## Information shown

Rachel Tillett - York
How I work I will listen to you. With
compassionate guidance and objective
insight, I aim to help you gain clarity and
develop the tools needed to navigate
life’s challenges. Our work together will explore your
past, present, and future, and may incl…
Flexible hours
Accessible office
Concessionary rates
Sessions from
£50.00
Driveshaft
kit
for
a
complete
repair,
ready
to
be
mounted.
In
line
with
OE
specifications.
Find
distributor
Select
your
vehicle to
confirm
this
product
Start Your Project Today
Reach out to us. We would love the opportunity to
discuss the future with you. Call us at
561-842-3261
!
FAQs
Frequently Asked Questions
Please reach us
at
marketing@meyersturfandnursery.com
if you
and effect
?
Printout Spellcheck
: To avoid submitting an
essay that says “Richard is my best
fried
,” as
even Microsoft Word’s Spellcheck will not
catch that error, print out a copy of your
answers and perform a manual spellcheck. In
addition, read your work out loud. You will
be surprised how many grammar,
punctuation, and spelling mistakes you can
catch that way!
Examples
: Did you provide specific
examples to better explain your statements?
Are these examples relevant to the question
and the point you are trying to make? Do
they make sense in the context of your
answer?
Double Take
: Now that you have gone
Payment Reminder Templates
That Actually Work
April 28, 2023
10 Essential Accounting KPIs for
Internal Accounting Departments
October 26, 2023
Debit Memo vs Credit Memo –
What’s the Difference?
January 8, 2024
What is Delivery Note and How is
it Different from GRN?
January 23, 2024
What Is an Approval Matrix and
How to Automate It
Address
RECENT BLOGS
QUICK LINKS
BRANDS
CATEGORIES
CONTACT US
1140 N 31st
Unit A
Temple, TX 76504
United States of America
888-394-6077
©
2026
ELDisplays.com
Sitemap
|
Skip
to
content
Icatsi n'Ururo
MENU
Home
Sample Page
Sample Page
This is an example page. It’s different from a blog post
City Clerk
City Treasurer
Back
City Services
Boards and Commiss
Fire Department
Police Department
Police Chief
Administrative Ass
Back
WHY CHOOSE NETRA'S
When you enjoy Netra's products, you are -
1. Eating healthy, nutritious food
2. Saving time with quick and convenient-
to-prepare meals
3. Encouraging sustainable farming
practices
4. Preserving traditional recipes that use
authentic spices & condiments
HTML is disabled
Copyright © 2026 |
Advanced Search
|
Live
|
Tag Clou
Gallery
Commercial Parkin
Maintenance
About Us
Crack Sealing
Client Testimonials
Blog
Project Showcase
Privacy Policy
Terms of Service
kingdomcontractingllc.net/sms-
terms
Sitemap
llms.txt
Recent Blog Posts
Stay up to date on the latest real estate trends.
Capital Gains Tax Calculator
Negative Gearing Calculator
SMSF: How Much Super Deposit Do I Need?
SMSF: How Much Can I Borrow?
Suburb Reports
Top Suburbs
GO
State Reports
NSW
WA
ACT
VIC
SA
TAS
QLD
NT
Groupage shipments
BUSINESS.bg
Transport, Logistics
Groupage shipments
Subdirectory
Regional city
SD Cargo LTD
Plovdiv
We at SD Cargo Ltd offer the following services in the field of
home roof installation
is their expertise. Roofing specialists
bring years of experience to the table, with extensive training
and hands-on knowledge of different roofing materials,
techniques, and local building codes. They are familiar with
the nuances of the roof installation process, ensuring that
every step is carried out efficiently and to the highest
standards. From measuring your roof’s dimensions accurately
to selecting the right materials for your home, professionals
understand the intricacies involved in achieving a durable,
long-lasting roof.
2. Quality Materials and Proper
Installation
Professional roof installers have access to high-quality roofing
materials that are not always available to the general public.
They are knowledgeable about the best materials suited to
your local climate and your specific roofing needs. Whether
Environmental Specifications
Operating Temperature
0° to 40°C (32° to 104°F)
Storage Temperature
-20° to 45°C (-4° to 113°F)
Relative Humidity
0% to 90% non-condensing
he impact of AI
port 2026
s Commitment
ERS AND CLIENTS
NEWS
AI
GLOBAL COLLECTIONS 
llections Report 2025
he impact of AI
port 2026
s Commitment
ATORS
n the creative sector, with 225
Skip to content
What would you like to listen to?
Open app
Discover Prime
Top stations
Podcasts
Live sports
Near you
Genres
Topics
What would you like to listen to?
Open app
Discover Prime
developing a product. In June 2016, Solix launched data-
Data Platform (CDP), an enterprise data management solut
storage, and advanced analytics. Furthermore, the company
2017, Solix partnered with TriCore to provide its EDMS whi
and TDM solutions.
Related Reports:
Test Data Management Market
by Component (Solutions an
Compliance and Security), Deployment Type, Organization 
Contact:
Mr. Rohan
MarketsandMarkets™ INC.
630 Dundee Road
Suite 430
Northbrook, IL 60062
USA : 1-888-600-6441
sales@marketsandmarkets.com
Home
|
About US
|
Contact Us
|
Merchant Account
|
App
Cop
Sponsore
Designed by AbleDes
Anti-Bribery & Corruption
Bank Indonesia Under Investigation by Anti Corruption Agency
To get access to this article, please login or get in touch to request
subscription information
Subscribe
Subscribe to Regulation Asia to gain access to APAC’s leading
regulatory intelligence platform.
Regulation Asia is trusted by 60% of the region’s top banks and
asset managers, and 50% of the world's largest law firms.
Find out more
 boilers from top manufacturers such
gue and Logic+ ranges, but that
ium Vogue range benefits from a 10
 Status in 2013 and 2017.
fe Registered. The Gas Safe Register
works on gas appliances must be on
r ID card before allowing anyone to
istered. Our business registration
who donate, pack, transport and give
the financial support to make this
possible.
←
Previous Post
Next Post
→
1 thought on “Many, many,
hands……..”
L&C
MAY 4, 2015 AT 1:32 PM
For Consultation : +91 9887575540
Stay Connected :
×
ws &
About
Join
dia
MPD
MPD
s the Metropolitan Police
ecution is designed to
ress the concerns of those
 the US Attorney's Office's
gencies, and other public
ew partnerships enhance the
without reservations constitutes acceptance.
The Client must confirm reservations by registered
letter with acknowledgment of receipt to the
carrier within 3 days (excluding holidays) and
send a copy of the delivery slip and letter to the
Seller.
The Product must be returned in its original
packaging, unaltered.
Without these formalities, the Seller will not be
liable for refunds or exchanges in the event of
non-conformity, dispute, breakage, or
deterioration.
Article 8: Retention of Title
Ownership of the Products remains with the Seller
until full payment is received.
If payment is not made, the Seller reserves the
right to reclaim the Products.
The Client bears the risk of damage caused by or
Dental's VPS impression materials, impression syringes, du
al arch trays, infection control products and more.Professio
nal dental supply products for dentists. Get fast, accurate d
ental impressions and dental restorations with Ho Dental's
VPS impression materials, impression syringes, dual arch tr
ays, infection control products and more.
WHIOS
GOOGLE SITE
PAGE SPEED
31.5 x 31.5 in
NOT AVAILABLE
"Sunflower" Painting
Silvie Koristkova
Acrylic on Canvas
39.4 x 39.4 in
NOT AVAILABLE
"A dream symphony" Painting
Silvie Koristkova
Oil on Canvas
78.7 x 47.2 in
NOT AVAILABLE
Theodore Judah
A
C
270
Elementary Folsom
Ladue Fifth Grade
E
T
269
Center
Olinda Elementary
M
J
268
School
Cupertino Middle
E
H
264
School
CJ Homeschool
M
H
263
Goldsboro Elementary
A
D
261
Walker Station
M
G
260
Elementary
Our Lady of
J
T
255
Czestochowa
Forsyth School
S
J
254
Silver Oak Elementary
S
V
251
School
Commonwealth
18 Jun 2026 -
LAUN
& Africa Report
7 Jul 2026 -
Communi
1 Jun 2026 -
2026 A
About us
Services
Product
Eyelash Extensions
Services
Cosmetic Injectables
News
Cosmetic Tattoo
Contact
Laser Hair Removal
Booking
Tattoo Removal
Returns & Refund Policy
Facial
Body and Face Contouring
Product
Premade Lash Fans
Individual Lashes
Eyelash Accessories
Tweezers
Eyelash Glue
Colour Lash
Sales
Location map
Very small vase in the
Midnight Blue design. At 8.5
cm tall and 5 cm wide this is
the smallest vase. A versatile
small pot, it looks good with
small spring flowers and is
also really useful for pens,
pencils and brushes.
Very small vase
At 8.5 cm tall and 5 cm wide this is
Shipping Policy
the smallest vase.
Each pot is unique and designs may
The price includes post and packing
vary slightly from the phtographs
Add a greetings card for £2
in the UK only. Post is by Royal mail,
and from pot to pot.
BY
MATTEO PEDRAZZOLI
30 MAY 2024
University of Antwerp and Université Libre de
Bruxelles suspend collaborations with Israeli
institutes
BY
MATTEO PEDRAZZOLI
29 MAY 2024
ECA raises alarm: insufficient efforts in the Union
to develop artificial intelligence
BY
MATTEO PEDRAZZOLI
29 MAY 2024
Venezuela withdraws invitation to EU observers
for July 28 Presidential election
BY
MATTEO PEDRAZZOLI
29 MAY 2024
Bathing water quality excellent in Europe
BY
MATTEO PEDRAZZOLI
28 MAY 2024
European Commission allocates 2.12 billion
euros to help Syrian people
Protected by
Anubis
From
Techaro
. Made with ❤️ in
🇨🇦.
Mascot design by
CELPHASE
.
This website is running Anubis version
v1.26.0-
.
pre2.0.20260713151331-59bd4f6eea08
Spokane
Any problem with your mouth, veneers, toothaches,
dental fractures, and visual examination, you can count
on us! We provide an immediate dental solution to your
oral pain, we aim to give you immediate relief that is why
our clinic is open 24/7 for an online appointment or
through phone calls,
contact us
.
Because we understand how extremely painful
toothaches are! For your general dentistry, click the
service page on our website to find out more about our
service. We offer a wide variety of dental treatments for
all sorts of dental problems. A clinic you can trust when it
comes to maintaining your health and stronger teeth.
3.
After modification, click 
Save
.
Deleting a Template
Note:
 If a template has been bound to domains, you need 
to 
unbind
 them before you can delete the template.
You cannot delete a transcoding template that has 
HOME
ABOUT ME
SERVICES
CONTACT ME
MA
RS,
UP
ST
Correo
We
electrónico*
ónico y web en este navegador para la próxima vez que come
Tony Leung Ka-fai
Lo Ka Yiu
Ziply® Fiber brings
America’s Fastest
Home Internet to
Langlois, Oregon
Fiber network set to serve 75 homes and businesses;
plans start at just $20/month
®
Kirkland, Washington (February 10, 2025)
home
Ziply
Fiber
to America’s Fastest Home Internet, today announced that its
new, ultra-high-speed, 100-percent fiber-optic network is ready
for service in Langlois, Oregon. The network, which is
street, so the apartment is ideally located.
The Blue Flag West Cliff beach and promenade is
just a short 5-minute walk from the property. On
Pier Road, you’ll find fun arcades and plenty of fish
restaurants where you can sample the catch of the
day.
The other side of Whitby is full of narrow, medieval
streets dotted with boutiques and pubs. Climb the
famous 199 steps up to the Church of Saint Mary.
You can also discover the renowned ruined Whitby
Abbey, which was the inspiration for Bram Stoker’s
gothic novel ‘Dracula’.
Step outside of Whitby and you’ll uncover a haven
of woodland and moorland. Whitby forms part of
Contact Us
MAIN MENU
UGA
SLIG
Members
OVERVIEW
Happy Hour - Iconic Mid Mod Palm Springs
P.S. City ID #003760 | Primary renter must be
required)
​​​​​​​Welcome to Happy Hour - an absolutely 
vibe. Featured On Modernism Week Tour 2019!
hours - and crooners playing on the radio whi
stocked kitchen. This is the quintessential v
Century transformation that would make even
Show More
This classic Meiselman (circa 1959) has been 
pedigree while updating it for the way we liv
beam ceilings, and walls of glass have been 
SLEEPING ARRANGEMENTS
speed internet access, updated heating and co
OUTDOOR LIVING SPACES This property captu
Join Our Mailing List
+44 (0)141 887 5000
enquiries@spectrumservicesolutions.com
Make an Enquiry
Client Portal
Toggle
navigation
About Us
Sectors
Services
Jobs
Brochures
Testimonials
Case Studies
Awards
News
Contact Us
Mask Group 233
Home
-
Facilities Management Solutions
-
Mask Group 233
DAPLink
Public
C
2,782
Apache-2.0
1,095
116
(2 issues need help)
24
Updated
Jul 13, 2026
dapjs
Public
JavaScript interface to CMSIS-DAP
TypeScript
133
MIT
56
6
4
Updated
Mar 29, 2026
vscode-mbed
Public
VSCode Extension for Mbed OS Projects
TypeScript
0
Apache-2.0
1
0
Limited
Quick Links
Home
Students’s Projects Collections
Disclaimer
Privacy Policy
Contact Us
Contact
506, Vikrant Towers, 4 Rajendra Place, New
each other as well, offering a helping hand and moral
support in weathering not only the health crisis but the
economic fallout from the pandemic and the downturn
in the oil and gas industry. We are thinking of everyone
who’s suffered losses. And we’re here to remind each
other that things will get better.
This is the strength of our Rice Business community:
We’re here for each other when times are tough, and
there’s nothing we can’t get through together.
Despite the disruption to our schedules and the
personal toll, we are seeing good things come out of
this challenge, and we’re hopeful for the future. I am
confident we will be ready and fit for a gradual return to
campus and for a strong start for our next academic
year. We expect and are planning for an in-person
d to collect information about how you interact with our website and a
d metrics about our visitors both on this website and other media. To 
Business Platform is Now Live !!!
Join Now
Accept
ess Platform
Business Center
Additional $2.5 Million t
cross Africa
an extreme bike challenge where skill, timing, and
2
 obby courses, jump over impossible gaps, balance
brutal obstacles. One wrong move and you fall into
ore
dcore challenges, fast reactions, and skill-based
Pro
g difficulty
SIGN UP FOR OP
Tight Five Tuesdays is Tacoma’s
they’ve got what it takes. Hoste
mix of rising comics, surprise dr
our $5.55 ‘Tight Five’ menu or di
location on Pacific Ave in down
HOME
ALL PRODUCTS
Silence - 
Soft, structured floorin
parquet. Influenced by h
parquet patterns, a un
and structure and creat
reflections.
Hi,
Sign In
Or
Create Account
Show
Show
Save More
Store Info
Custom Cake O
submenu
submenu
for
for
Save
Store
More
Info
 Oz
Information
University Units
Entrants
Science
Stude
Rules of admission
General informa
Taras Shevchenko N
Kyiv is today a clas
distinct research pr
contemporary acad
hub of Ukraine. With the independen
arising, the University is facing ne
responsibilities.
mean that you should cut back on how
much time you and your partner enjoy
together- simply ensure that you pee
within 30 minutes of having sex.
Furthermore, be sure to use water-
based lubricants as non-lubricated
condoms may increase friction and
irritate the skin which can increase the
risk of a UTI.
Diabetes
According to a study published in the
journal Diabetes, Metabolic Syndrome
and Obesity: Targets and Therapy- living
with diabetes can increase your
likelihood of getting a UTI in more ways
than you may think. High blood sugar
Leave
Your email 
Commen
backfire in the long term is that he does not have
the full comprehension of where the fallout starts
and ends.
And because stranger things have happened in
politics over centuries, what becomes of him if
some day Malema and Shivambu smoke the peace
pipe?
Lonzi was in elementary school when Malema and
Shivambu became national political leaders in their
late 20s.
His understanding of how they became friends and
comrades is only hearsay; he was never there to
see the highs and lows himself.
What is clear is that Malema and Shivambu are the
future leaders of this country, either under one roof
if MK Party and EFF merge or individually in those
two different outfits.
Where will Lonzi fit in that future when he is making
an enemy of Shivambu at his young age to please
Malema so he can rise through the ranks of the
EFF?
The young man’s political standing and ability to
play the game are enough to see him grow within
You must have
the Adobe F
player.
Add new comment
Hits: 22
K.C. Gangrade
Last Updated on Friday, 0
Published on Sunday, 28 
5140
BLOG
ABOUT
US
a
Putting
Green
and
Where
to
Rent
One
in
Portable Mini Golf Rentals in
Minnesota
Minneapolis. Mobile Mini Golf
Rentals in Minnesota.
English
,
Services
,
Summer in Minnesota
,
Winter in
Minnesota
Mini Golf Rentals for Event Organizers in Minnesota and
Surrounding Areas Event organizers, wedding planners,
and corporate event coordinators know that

## Task
Copy out every line in the listing where the word "hours" appears.

## Result of the task
Flexible hours
hours - and crooners playing on the radio whi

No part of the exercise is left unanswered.